(DATASET CONTENT)

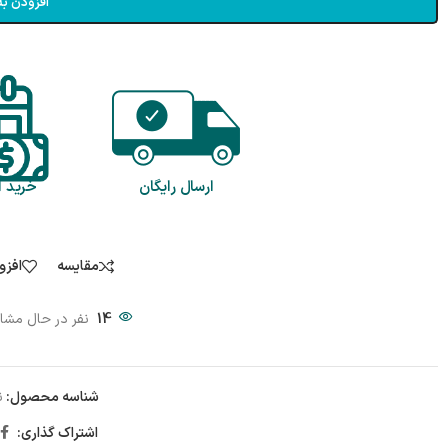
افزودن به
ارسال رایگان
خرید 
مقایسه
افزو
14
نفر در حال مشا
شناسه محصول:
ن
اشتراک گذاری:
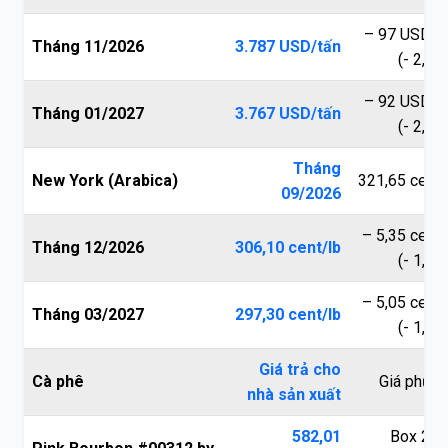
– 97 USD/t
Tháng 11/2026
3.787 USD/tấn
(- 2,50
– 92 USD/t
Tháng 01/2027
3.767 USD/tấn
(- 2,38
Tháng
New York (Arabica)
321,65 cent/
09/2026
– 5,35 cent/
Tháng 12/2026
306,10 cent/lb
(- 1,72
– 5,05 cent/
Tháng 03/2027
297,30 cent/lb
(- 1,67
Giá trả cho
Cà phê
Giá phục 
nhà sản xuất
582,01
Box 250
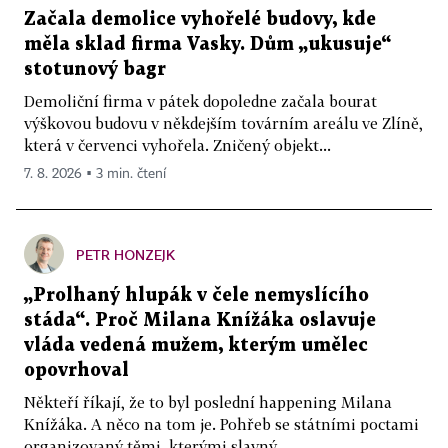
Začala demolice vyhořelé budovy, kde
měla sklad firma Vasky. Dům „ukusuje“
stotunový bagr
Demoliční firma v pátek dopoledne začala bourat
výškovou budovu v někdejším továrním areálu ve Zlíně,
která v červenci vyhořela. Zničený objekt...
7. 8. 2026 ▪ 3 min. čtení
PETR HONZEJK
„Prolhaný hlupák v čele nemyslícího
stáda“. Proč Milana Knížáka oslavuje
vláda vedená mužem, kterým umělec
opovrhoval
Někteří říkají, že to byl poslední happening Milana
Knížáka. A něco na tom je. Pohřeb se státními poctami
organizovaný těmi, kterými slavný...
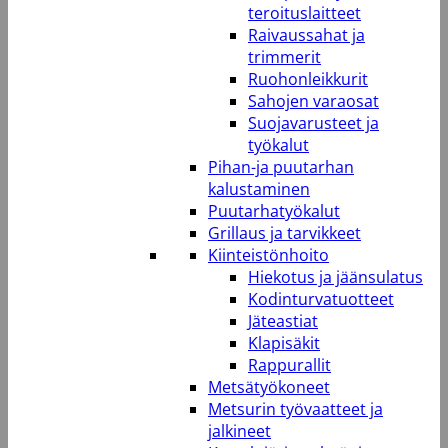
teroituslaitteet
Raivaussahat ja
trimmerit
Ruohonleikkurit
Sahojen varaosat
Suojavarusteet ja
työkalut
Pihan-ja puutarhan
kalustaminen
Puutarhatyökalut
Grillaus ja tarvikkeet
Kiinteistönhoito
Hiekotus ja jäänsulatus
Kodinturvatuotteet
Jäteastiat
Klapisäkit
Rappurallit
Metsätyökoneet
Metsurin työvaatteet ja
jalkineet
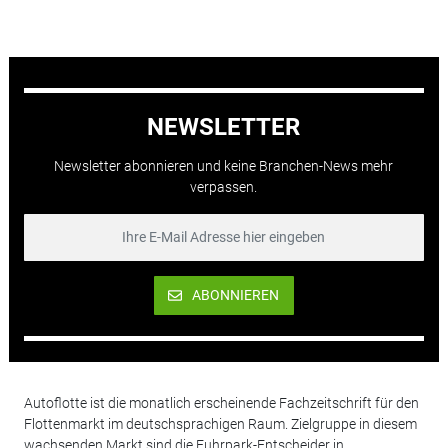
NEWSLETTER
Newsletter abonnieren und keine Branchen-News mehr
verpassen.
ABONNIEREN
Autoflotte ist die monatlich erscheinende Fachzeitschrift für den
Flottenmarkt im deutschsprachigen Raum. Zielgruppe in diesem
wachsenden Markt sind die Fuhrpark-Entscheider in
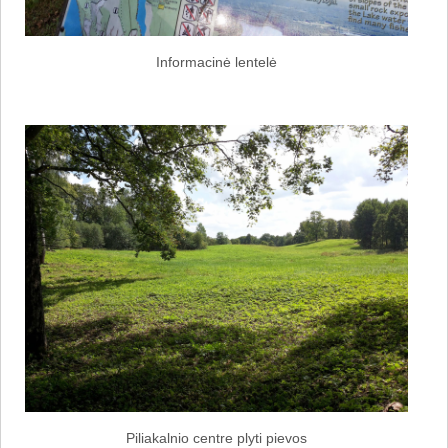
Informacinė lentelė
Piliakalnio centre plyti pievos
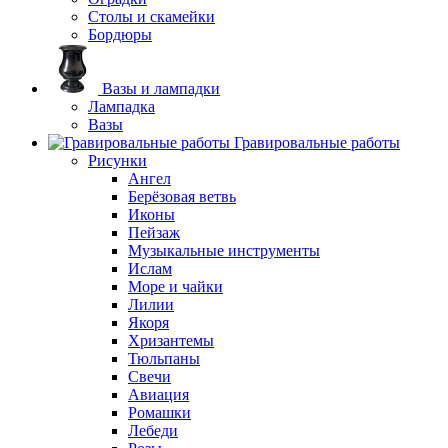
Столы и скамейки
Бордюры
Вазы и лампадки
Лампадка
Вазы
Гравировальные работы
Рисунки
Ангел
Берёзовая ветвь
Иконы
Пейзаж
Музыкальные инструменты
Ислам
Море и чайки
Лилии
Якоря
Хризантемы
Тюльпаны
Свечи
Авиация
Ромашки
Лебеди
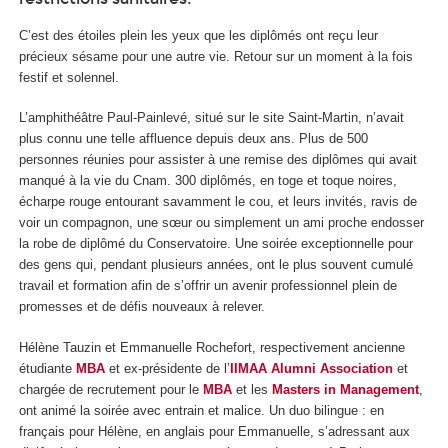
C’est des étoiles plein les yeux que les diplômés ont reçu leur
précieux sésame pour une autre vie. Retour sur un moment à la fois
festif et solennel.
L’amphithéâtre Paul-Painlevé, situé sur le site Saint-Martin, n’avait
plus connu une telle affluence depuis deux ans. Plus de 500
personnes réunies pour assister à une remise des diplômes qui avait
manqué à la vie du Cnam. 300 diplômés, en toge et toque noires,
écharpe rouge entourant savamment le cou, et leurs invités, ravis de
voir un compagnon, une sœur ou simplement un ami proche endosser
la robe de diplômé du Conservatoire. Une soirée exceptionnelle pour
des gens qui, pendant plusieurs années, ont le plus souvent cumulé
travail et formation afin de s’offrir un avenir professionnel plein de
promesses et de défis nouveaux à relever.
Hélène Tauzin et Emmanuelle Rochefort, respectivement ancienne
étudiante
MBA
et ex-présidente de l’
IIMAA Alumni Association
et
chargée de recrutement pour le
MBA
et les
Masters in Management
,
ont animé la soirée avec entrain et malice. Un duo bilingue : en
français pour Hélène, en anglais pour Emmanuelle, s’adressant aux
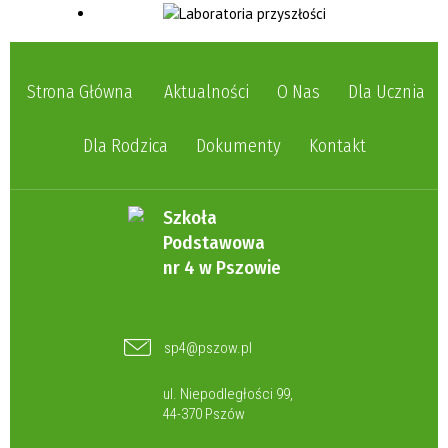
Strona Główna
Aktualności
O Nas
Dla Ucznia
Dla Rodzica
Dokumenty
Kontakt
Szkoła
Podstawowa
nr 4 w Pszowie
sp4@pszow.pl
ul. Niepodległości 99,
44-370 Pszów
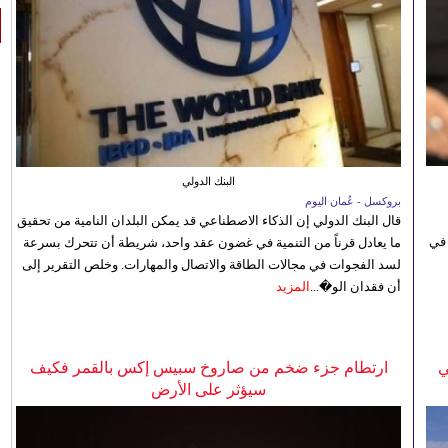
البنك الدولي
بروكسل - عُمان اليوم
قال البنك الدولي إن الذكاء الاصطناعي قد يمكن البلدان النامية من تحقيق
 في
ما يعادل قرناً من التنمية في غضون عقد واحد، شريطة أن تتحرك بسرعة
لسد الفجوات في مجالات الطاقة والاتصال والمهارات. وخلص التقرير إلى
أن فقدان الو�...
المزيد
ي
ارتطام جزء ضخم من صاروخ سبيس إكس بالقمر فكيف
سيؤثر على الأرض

(End DATASET CONTENT)

A picture-free version of all the records, repeated exactly, is what to return.

[EXPECTED OUTPUT]
افزودن به
ارسال رایگان
خرید 
مقایسه
افزو
14
نفر در حال مشا
شناسه محصول:
ن
اشتراک گذاری:
– 97 USD/t
Tháng 11/2026
3.787 USD/tấn
(- 2,50
– 92 USD/t
Tháng 01/2027
3.767 USD/tấn
(- 2,38
Tháng
New York (Arabica)
321,65 cent/
09/2026
– 5,35 cent/
Tháng 12/2026
306,10 cent/lb
(- 1,72
– 5,05 cent/
Tháng 03/2027
297,30 cent/lb
(- 1,67
Giá trả cho
Cà phê
Giá phục 
nhà sản xuất
582,01
Box 250
Začala demolice vyhořelé budovy, kde
měla sklad firma Vasky. Dům „ukusuje“
stotunový bagr
Demoliční firma v pátek dopoledne začala bourat
výškovou budovu v někdejším továrním areálu ve Zlíně,
která v červenci vyhořela. Zničený objekt...
7. 8. 2026 ▪ 3 min. čtení
PETR HONZEJK
„Prolhaný hlupák v čele nemyslícího
stáda“. Proč Milana Knížáka oslavuje
vláda vedená mužem, kterým umělec
opovrhoval
Někteří říkají, že to byl poslední happening Milana
Knížáka. A něco na tom je. Pohřeb se státními poctami
organizovaný těmi, kterými slavný...
teroituslaitteet
Raivaussahat ja
trimmerit
Ruohonleikkurit
Sahojen varaosat
Suojavarusteet ja
työkalut
Pihan-ja puutarhan
kalustaminen
Puutarhatyökalut
Grillaus ja tarvikkeet
Kiinteistönhoito
Hiekotus ja jäänsulatus
Kodinturvatuotteet
Jäteastiat
Klapisäkit
Rappurallit
Metsätyökoneet
Metsurin työvaatteet ja
jalkineet
NEWSLETTER
Newsletter abonnieren und keine Branchen-News mehr
verpassen.
ABONNIEREN
Autoflotte ist die monatlich erscheinende Fachzeitschrift für den
Flottenmarkt im deutschsprachigen Raum. Zielgruppe in diesem
wachsenden Markt sind die Fuhrpark-Entscheider in
Informacinė lentelė
Piliakalnio centre plyti pievos
Столы и скамейки
Бордюры
Вазы и лампадки
Лампадка
Вазы
Гравировальные работы
Рисунки
Ангел
Берёзовая ветвь
Иконы
Пейзаж
Музыкальные инструменты
Ислам
Море и чайки
Лилии
Якоря
Хризантемы
Тюльпаны
Свечи
Авиация
Ромашки
Лебеди
C’est des étoiles plein les yeux que les diplômés ont reçu leur
précieux sésame pour une autre vie. Retour sur un moment à la fois
festif et solennel.
L’amphithéâtre Paul-Painlevé, situé sur le site Saint-Martin, n’avait
plus connu une telle affluence depuis deux ans. Plus de 500
personnes réunies pour assister à une remise des diplômes qui avait
manqué à la vie du Cnam. 300 diplômés, en toge et toque noires,
écharpe rouge entourant savamment le cou, et leurs invités, ravis de
voir un compagnon, une sœur ou simplement un ami proche endosser
la robe de diplômé du Conservatoire. Une soirée exceptionnelle pour
des gens qui, pendant plusieurs années, ont le plus souvent cumulé
travail et formation afin de s’offrir un avenir professionnel plein de
promesses et de défis nouveaux à relever.
Hélène Tauzin et Emmanuelle Rochefort, respectivement ancienne
étudiante
MBA
et ex-présidente de l’
IIMAA Alumni Association
et
chargée de recrutement pour le
MBA
et les
Masters in Management
,
ont animé la soirée avec entrain et malice. Un duo bilingue : en
français pour Hélène, en anglais pour Emmanuelle, s’adressant aux
Strona Główna
Aktualności
O Nas
Dla Ucznia
Dla Rodzica
Dokumenty
Kontakt
Szkoła
Podstawowa
nr 4 w Pszowie
sp4@pszow.pl
ul. Niepodległości 99,
44-370 Pszów
البنك الدولي
بروكسل - عُمان اليوم
قال البنك الدولي إن الذكاء الاصطناعي قد يمكن البلدان النامية من تحقيق
 في
ما يعادل قرناً من التنمية في غضون عقد واحد، شريطة أن تتحرك بسرعة
لسد الفجوات في مجالات الطاقة والاتصال والمهارات. وخلص التقرير إلى
أن فقدان الو�...
المزيد
ي
ارتطام جزء ضخم من صاروخ سبيس إكس بالقمر فكيف
سيؤثر على الأرض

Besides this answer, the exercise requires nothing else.